Hingga suatu hari orangtuaku memutuskan untuk pulang ke kota, pada saat usiaku 17 tahun aku
kembali ke desa. Aku tidak sengaja lewat di sawah dan aku melihat seorang gadis yang sedang duduk
di pondok kecil dan ternyata itu adalah temanku Sinta Sinta aku berteriak memanggilnya dan aku
berlari ke arahnya dengan wajah yang sangat bahagia Sinta kamu kembali ke desa? Tanyaku Iya,
apa kamu pikir ini adalah mimpi. jawabnya Aku pikir hanya khayalanku kamu berada di sini.
Ayu, aku ingin memberitahumu satu hal Tiba-tiba ia berkata dan aku menjadi diam Apa? Mungkin
besok aku akan pergi dan tidak akan kembali, kata Sinta Apa yang kamu katakan, kita baru saja
bertemu dan kamu bilang mau pergi lagi. Aku tidak akan membiarkannya. jawabku dengan bercanda
Aku benar-banar akan pergi Ayu, dan tidak ada 1 orang pun yang bisa menghentikanku. Maka dari
itu hari ini aku ingin menghabiskan waktu bersamamu. Aku hanya bisa mengangguk dan
menemaninya jalan-jalan di desa.

Keesokan harinya, berhubung orangtuaku tidak di rumah, aku memutuskan untuk pergi ke rumah
Sinta. Tetapi di sana aku melihat banyak orang yang ada di rumah Sinta, aku berpikir ada acara apa
di rumahnya. Aku pun segera masuk ke dalam rumahnya dan di sana aku melihat ada peti mati, aku
bertanya kepada semua orang tetapi tidak ada yang menjawab, jadi aku memutuskan untuk melihat
peti itu, dan ternyata isinya adalah mayat Sinta. Aku terduduk lemas di hadapan peti tersebut dan
tanpa terasa air mata tak dapat kubendung lagi.

Apa yang terjadi pada Sinta, tolong seseorang jawab aku tolong jelaskan apa yang sebenarnya
terjadi. Tanyaku histeris, tetapi tetap saja semua orang hanya diam tidak ada yang menjawab diriku.
Siapa yang telah menyakitinya, hingga ada luka sayatan di pergelangan tangannya, jawab aku tolong
beri aku jawabannya. tanyaku semakin histeris, tapi kali ini ada seorang wanita yang menjawab. Dia
sendirilah yang mengakhiri hidupnya sendiri. Apa apa maksudnya. kataku sambil melihat wanita
tersebut yang tak lain adalah ibunya Sinta Sebenarnya dia sudah menyerah pada penyakitnya
sendiri. Memang dia memiliki penyakit apa? Tapi badannya sehat-sehat saja Dia memiliki penyakit
kanker otak dan itu sudah stadium akhir, dia sudah menyerah pada penyakitnya Aku sudah
kehabisan kata-kata dan aku hanya terdiam melihat mayat Sinta yang berada di peti.

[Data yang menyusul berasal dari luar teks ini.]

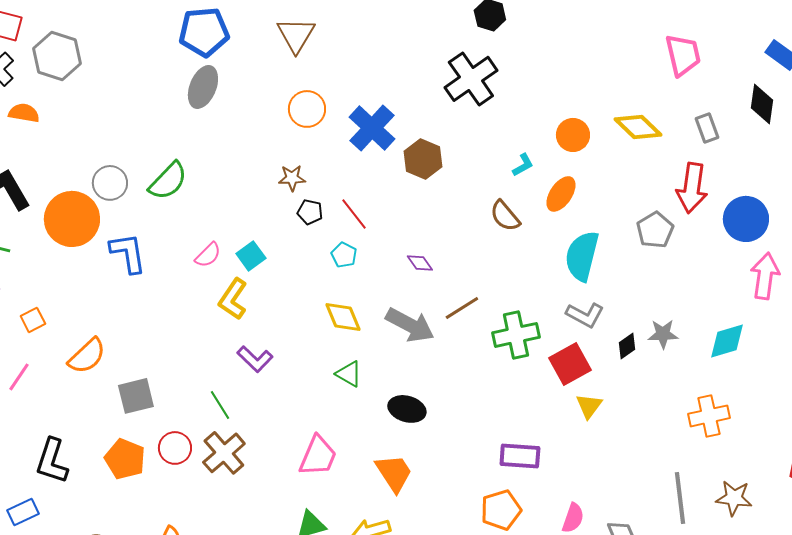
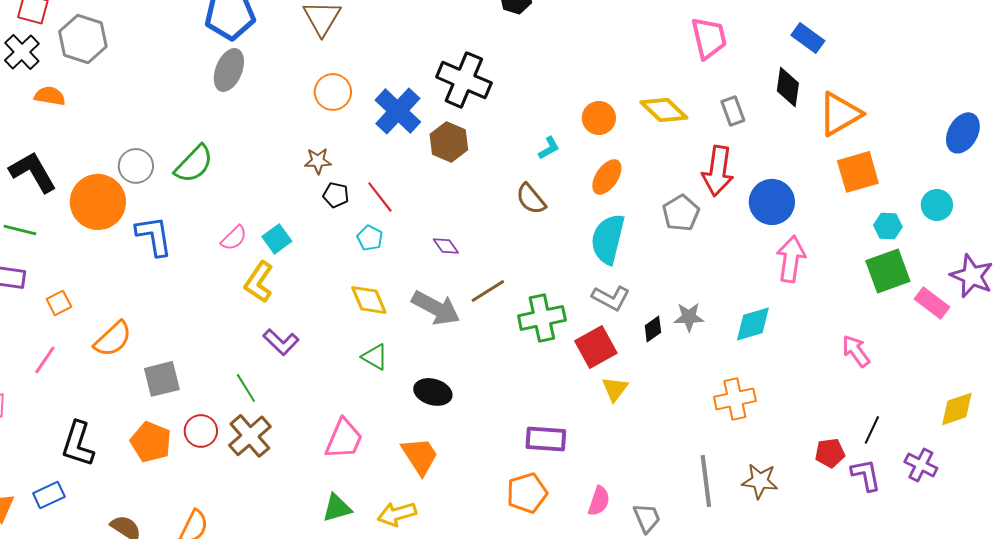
black cross: (471, 79) -> (464, 80), moved, turned -32
orange ellipse: (561, 194) -> (607, 177), moved

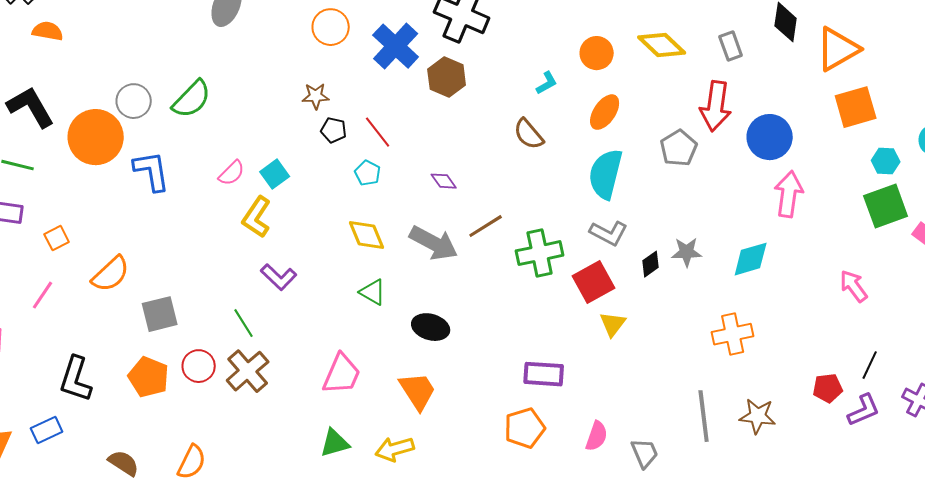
purple L-shape: (866, 475) -> (864, 410), turned 78

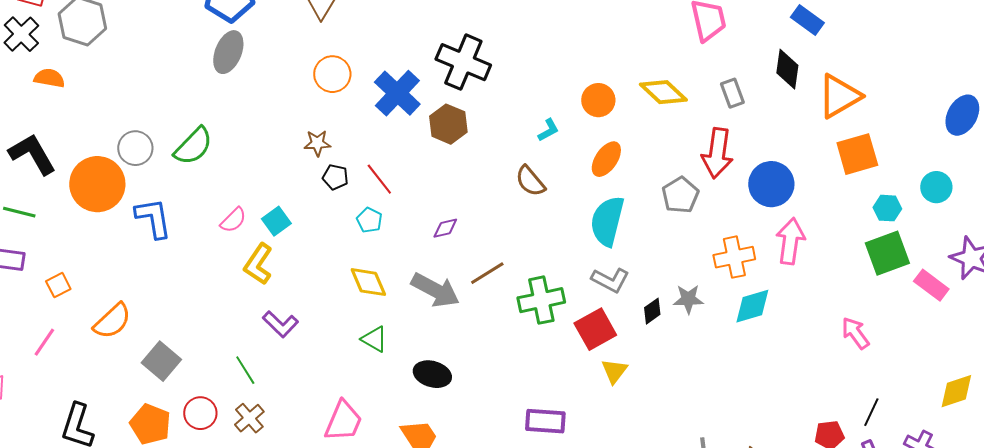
purple diamond: (444, 181) -> (445, 228), turned -68
gray square: (160, 314) -> (161, 361), turned -36
orange cross: (733, 334) -> (734, 257), moved
brown cross: (248, 371) -> (249, 418), size x0.7

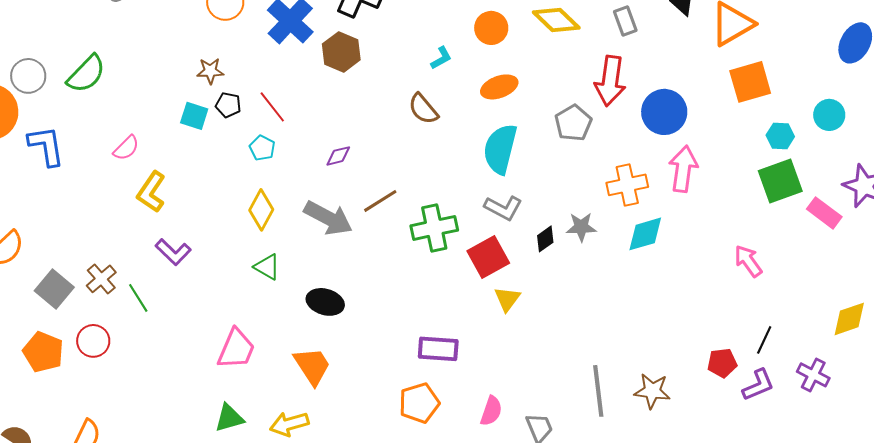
orange ellipse: (606, 159) -> (499, 87), turned 36
cyan square: (276, 221) -> (194, 116), moved, turned -36
yellow diamond: (368, 282) -> (261, 210), turned 51
brown cross: (249, 418) -> (101, 279), moved

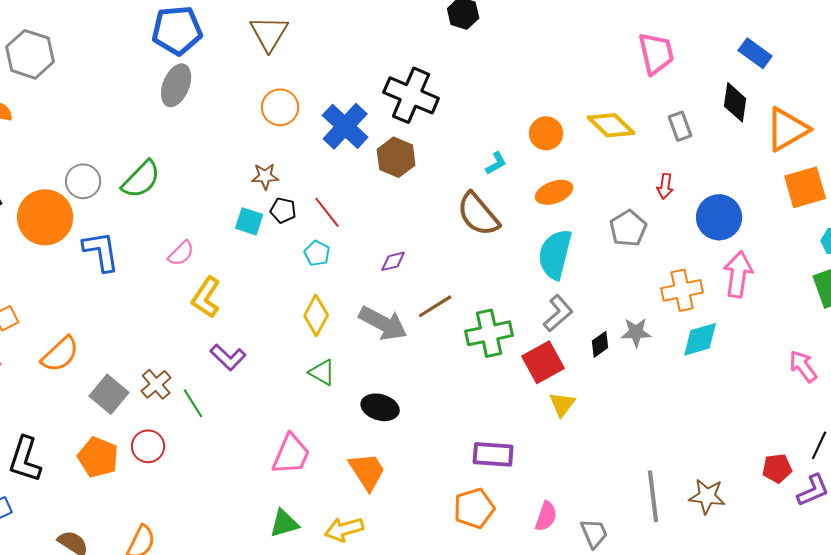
red arrow: (610, 81) -> (665, 186), size x0.5
brown semicircle: (423, 109) -> (478, 214), size x1.4
gray L-shape: (503, 208) -> (558, 313), turned -69

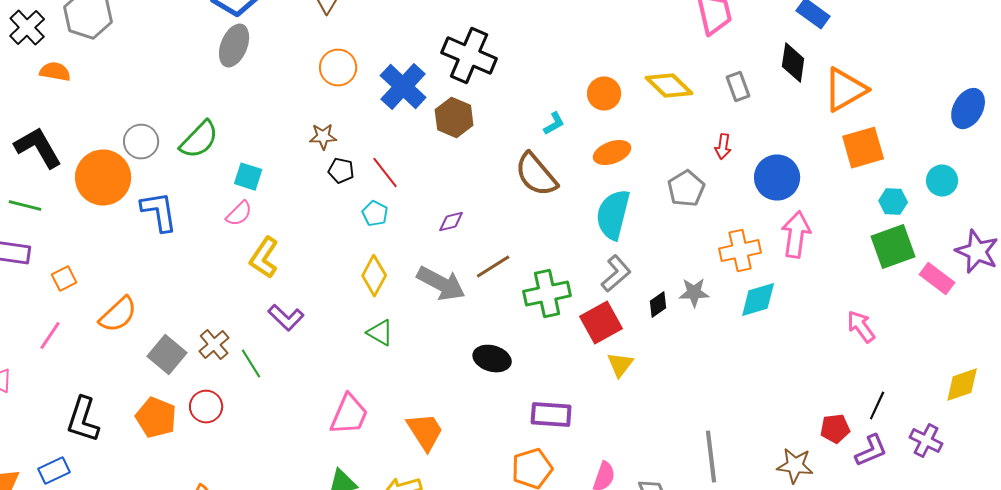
cyan square: (249, 221) -> (248, 177), moved
black ellipse: (380, 407) -> (492, 359), moved
brown star: (707, 496) -> (795, 466), moved

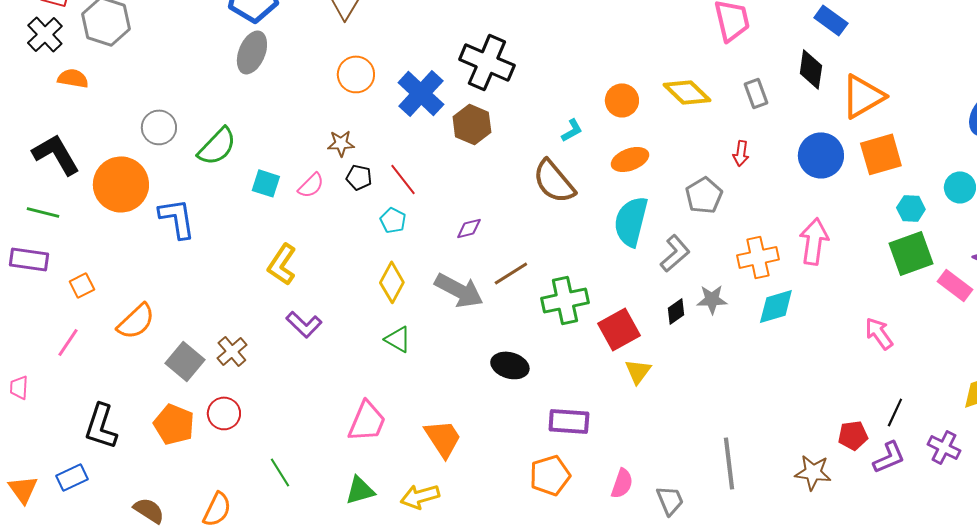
gray circle: (141, 142) -> (159, 127), moved
blue circle: (777, 178) -> (821, 155), moved
pink semicircle: (239, 214) -> (311, 185), moved
gray L-shape: (616, 274) -> (675, 253), moved
green line: (251, 364) -> (280, 472), moved

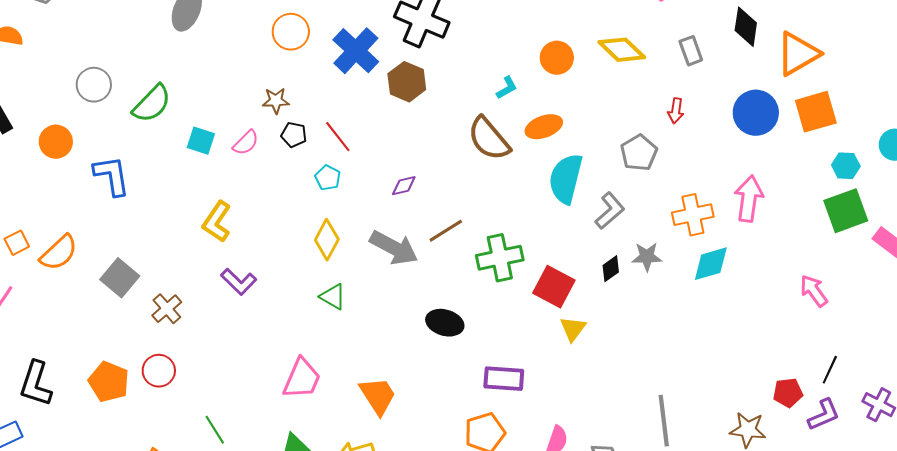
orange ellipse: (630, 159) -> (544, 127), moved
orange circle: (121, 184) -> (56, 142), size x0.6
orange semicircle: (136, 321) -> (59, 253), moved
red square: (619, 329) -> (554, 287), turned -33
gray square: (185, 361) -> (120, 278), moved

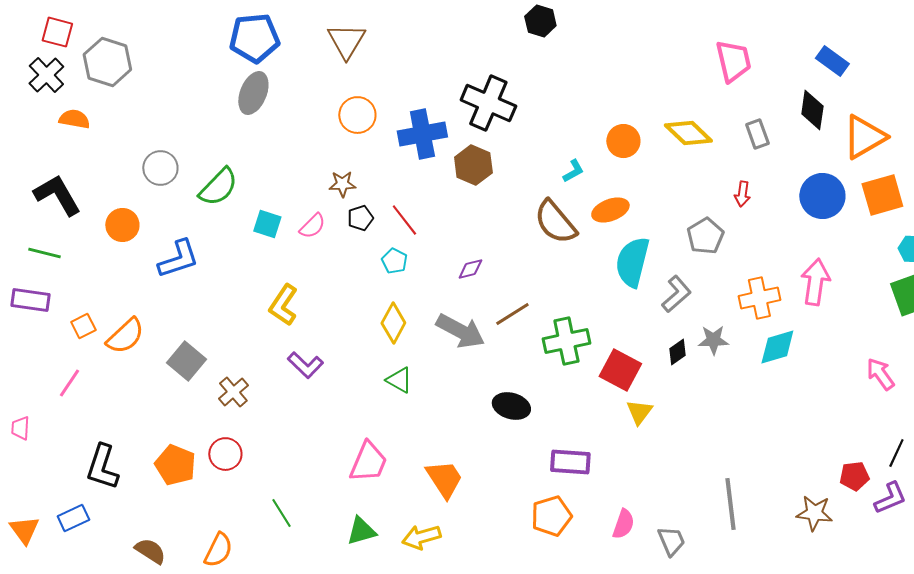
blue cross: (356, 51) -> (422, 134), turned 36
black pentagon: (294, 135) -> (360, 218), turned -30
blue L-shape: (112, 176) -> (178, 259), turned 81

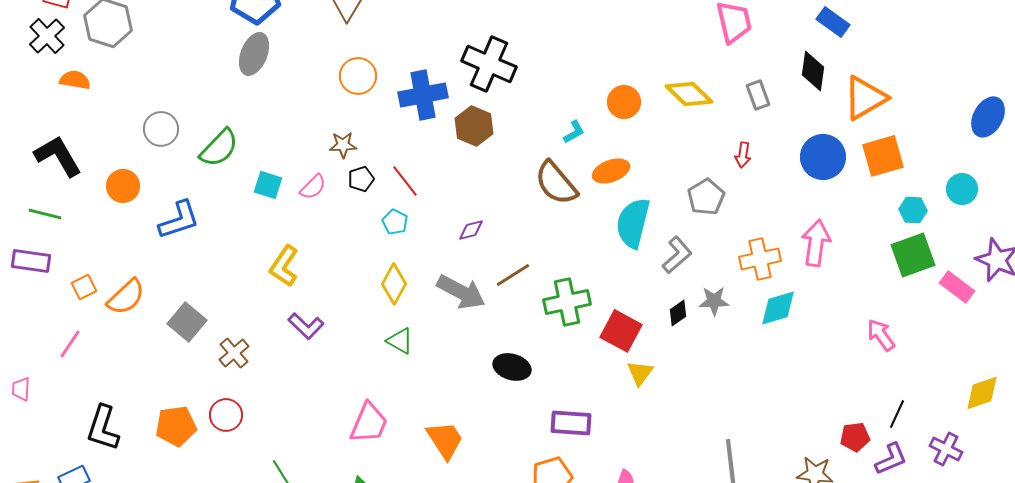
orange pentagon: (175, 465) -> (176, 426), turned -30

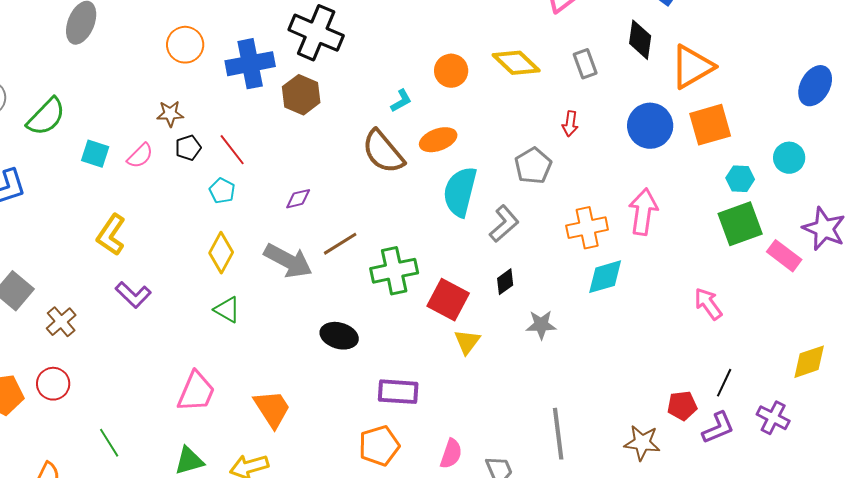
gray star: (714, 301) -> (541, 325), moved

Kenapa, kenapa, kenapa Sinta, kenapa kau melakukan ini semua. Aku sama sekali tidak percaya
teman yang selalu menghibur dan menyemangatiku agar tidak menyerah terhadap apa pun. Mengapa
hari ini kau yang menyerah, hari itu kau berkata padaku Ayu, hapus air matamu dan berjuanglah
jangan menyerah karena setiap masalah pasti ada jalan keluarnya. Bukankah kau bilang begitu
kepadaku, tetapi mengapa kau melakukan ini, jawab aku Sinta, jawab aku
Pada hari itu, aku merasa sangat merasa sedih karena kehilangan orang yang aku sayangi. Tapi
sekarang aku sudah memiliki banyak teman kau tenang saja aku bisa menjaga diriku sendiri. Dan aku
memiliki teman-teman yang selalu ada di dekatku. Semoga kau tenang di sana aku akan selalu
meningatmu, semua yang telah kau beri kepadaku. Aku akan terus menjaganya.